_Given data:_
******
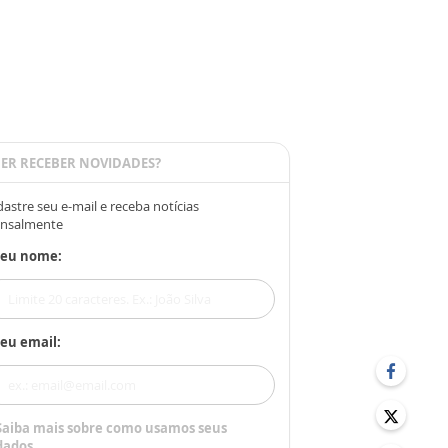
ER RECEBER NOVIDADES?
astre seu e-mail e receba notícias
nsalmente
Seu nome:
eu email:
Saiba mais sobre como usamos seus
dados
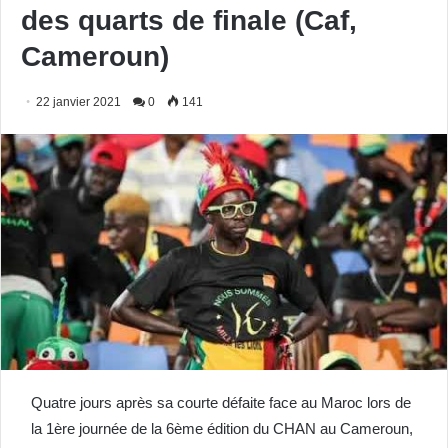
des quarts de finale (Caf,
Cameroun)
22 janvier 2021
0
141
Quatre jours après sa courte défaite face au Maroc lors de
la 1ère journée de la 6ème édition du CHAN au Cameroun,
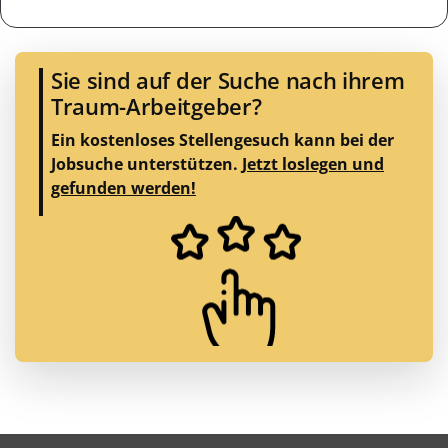
Sie sind auf der Suche nach ihrem
Traum-Arbeitgeber?
Ein kostenloses Stellengesuch kann bei der
Jobsuche unterstützen.
Jetzt loslegen und
gefunden werden!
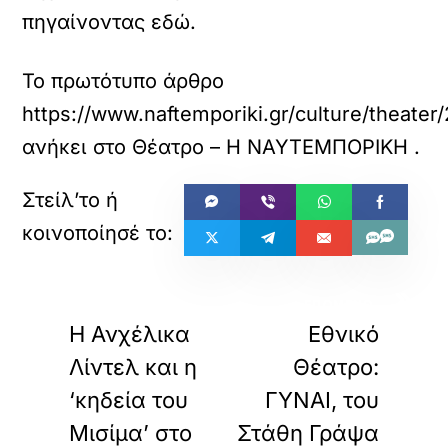
πηγαίνοντας εδώ.
Το πρωτότυπο άρθρο
https://www.naftemporiki.gr/culture/thea
ανήκει στο
Θέατρο – Η ΝΑΥΤΕΜΠΟΡΙΚΗ
.
«
»
ΠΡΟΗΓΟΥΜΕΝΟ
ΕΠΟΜΕΝΟ
Η Ανχέλικα
Εθνικό
Λίντελ και η
Θέατρο:
‘κηδεία του
ΓΥΝΑΙ, του
Μισίμα’ στο
Στάθη Γράψα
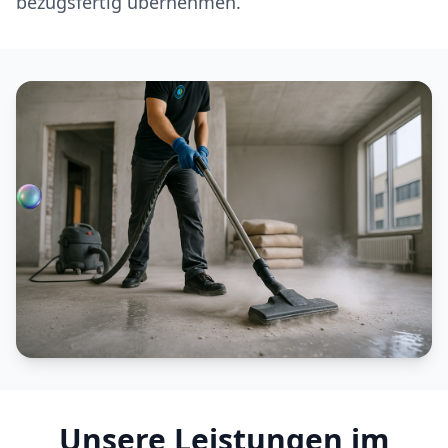
bezugsfertig übernehmen.
Unsere Leistungen im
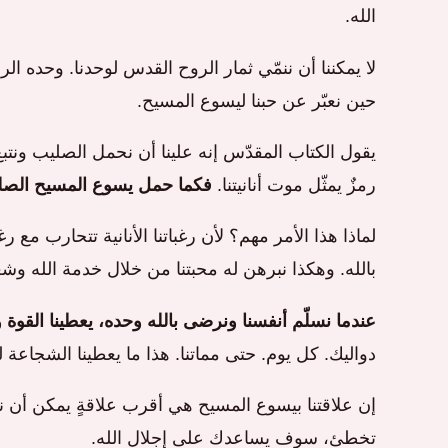
الله.
لا يمكننا أن ننمّي ثمار الروح القدس لوحدنا. وحده ا
حين نعبّر عن حبنا ليسوع المسيح.
يقول الكتاب المقدّس إنه علينا أن نحمل الصليب ونتب
رمزٌ يمثّل موت أنانيتنا.
فكما حمل يسوع المسيح الصليب
لماذا هذا الأمر مهم؟ لأن رغباتنا الأنانية تتحارب مع ر
بالله. وهكذا نبرهن له محبتنا من خلال خدمة الله وشع
عندما نسلّم أنفسنا ونرضى بالله وحده، يعطينا القوة و
دواليك. كل يوم. حتى مماتنا. هذا ما يعطينا الشجاعة ل
إن علاقتنا بيسوع المسيح هي أقرب علاقةٍ يمكن أن نخت
تخطئ، سوف يساعدك على إجلال الله.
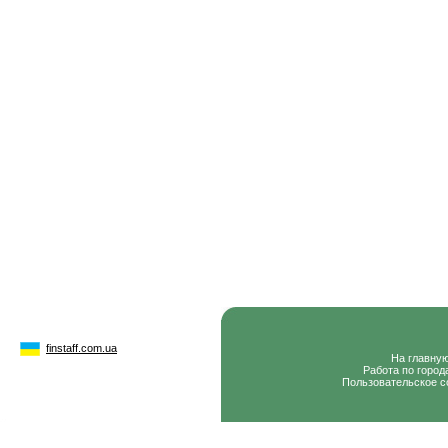
finstaff.com.ua
На главну
Работа по город
Пользовательское с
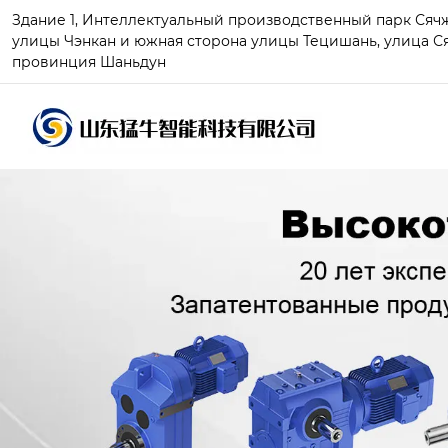
Здание 1, Интеллектуальный производственный парк Сячжу
улицы Чэнкан и южная сторона улицы Тецишань, улица Ся
провинция Шаньдун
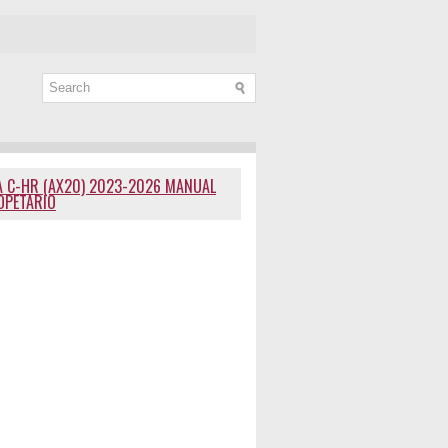
 C-HR (AX20) 2023-2026 MANUAL
OPETARIO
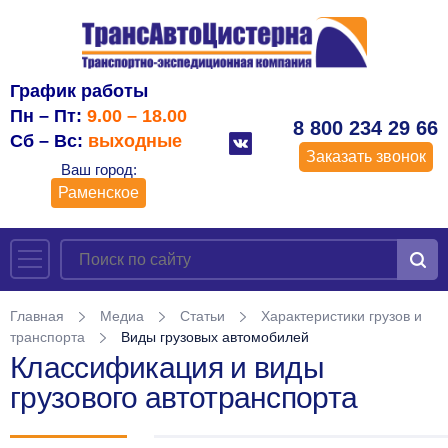
График работы
Пн – Пт:
9.00 – 18.00
8 800 234 29 66
Сб – Вс:
выходные
Заказать звонок
Ваш город:
Раменское
Главная
Медиа
Статьи
Характеристики грузов и
транспорта
Виды грузовых автомобилей
Классификация и виды
грузового автотранспорта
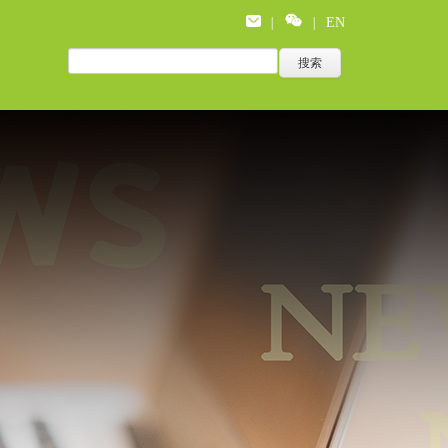
|
|
EN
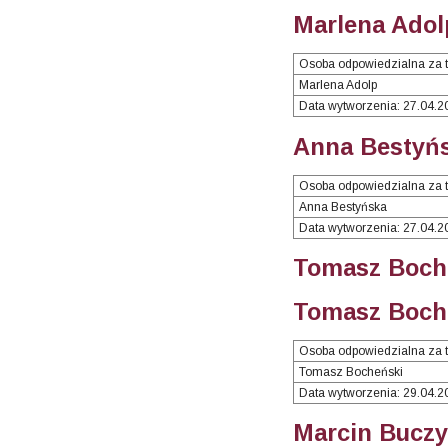
Marlena Adol
Osoba odpowiedzialna za t
Marlena Adolp
Data wytworzenia: 27.04.2
Anna Bestyńs
Osoba odpowiedzialna za t
Anna Bestyńska
Data wytworzenia: 27.04.2
Tomasz Boche
Tomasz Boche
Osoba odpowiedzialna za t
Tomasz Bocheński
Data wytworzenia: 29.04.2
Marcin Buczy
******
Respond with the number of lines in the listing above that include the word "بالله", and with nothing more.

_Solution:_
2